In Gordon, the plaintiff moved to disqualify the defendants' counsel on the ground that counsel previously had represented her. The trial court denied the plaintiff's motion. The Second Department reversed, explaining:
Where the Rules of Professional Conduct (22 NYCRR 1200.0) are invoked in litigation, courts are not constrained to read the rules literally or effectuate the intent of the drafters, but look to the rules as guidelines to be applied with due regard for the broad range of interests at stake. It is the Supreme Court's responsibility to balance the competing interests, and the disqualification of an attorney is a matter that rests within the sound discretion of the Supreme Court.
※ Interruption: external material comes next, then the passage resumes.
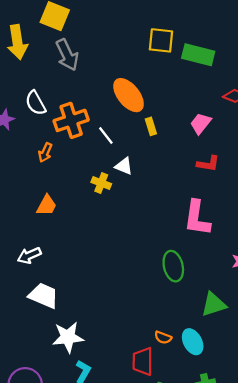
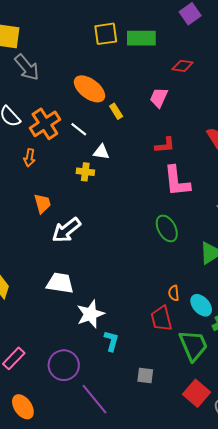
red L-shape: (208, 164) -> (165, 145), moved
orange trapezoid: (47, 205) -> (42, 204), turned -30
white arrow: (29, 255) -> (66, 230), moved, size x1.4
orange semicircle: (163, 337) -> (174, 293), turned 77
cyan ellipse: (193, 342) -> (201, 305), moved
Here, prior to the commencement of this action, the defendant's attorney had provided legal advice to both the appellant, Barbara Gordon, and the defendant in their capacity as business partners and members of several limited liability companies. There was a substantial relationship between the involvement of the defendants' attorney in the formation of those limited liability companies, and his involvement as general counsel to those limited liability companies in connection with the instant action for an accounting. In his capacity as general counsel, the defendant's attorney was in a position to receive relevant confidences regarding several of those limited liability companies, in which the plaintiff's interests are now adverse to the defendant's interests. Thus, under the circumstances of this case, the Supreme Court improvidently exercised its discretion in denying the appellant's motion to disqualify the defendants' attorney.
(Internal quotations and citations omitted).
In a divorce, a couple's friends sometimes feel as if they must choose between the members of the couple. In a business divorce, as this decision shows, former counsel for all the parties may be asked to make such a choice. This decision shows the result.